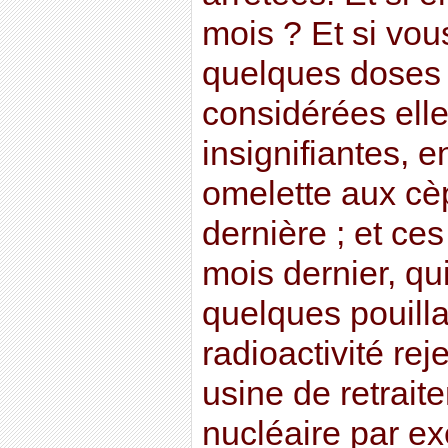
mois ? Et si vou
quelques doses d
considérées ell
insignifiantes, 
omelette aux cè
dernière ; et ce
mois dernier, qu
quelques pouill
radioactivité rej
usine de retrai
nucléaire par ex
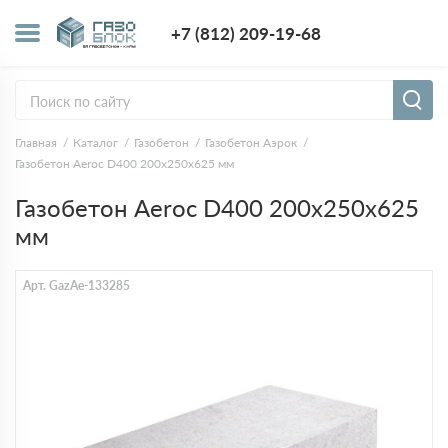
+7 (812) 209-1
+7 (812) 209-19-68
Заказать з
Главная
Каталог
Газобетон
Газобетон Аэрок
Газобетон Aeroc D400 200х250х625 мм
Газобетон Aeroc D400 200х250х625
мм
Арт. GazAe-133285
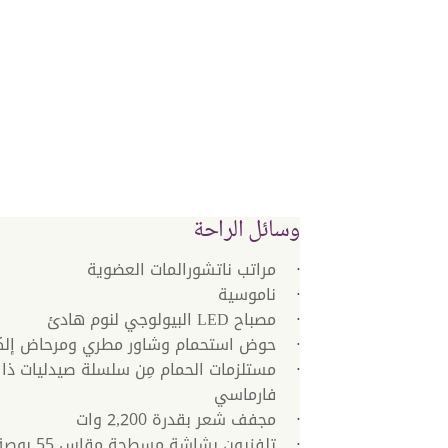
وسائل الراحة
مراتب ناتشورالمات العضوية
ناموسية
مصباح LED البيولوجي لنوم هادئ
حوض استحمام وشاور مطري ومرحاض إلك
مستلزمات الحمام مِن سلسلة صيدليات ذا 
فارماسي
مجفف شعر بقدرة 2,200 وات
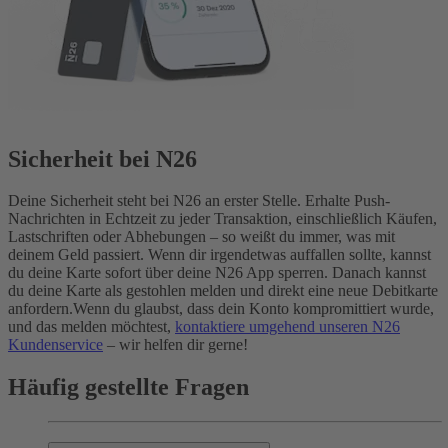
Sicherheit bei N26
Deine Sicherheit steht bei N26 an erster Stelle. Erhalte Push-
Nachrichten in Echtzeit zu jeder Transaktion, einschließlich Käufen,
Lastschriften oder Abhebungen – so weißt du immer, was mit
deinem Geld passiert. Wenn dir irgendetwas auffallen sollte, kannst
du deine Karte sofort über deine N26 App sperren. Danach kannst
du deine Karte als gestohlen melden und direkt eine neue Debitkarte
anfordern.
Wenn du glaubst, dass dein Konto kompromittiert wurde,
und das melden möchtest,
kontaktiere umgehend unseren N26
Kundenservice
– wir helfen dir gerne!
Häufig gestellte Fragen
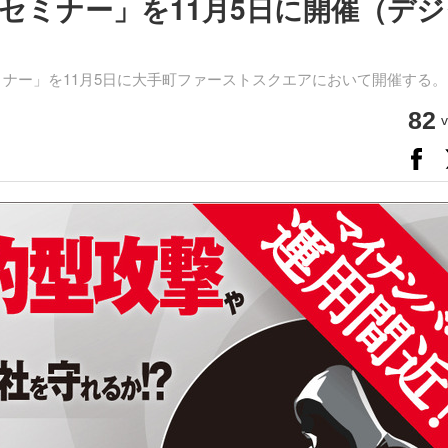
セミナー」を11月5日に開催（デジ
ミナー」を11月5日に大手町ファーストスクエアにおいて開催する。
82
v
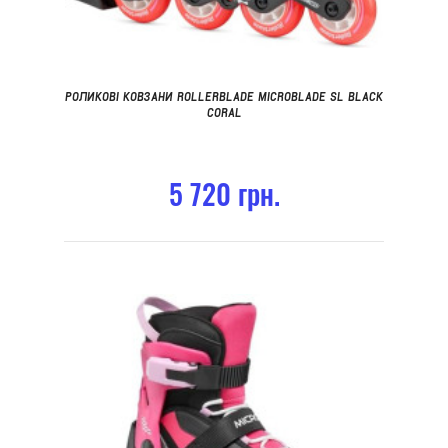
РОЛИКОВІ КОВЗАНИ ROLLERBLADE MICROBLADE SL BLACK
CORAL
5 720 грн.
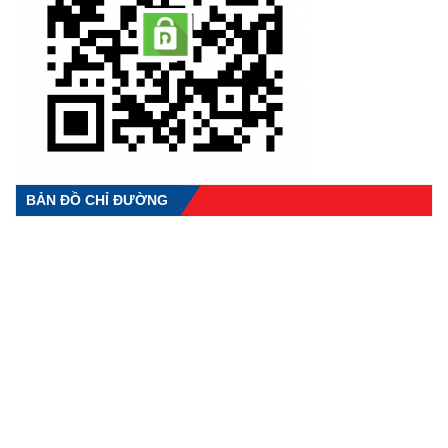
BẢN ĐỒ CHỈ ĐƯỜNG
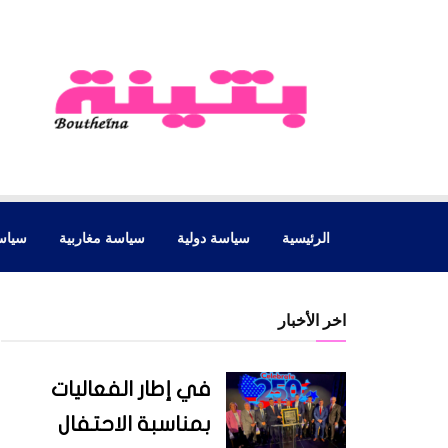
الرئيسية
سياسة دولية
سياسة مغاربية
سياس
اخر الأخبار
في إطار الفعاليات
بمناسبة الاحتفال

--

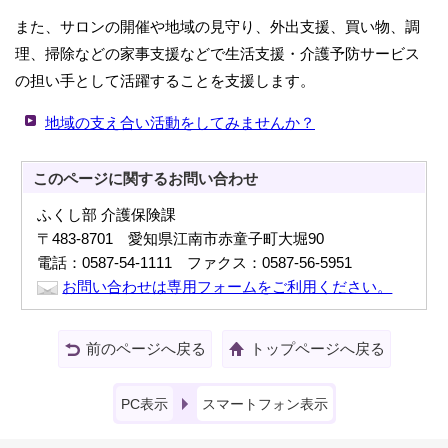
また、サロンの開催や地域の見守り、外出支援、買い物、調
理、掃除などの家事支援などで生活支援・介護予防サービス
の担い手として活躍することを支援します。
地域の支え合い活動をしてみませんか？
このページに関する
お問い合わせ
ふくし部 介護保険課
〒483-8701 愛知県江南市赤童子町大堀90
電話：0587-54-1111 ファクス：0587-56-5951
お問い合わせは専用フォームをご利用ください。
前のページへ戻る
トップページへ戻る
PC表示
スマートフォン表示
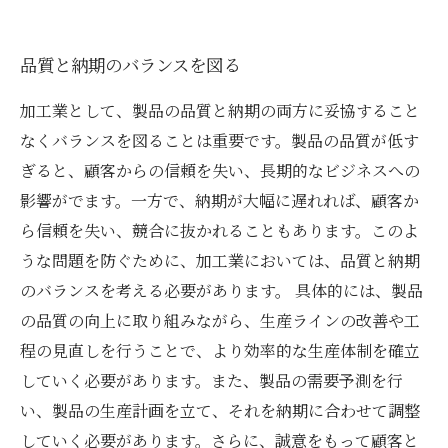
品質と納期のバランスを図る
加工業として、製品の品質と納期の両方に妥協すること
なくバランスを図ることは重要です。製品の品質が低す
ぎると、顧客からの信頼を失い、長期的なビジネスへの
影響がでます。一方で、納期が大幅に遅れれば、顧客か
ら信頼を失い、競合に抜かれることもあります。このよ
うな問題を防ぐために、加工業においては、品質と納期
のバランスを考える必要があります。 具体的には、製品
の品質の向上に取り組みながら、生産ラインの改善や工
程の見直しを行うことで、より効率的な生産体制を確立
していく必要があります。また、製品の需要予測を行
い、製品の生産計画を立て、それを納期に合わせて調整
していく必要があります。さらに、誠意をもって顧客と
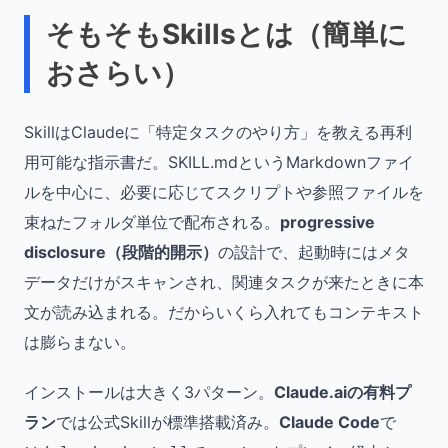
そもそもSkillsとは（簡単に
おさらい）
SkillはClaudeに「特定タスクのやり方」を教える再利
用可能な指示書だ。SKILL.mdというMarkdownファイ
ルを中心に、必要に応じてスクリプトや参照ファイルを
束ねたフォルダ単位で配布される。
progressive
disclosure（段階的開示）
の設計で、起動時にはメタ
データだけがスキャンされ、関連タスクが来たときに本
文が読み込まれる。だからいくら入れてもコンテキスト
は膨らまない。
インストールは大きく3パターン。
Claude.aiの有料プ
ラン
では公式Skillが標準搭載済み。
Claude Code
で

▶ **TASK OBJECTIVE**
Find and copy every line in the entries above where the string "していく必要があります" occurs.

▶ **THE ANSWER**
していく必要があります。また、製品の需要予測を行
していく必要があります。さらに、誠意をもって顧客と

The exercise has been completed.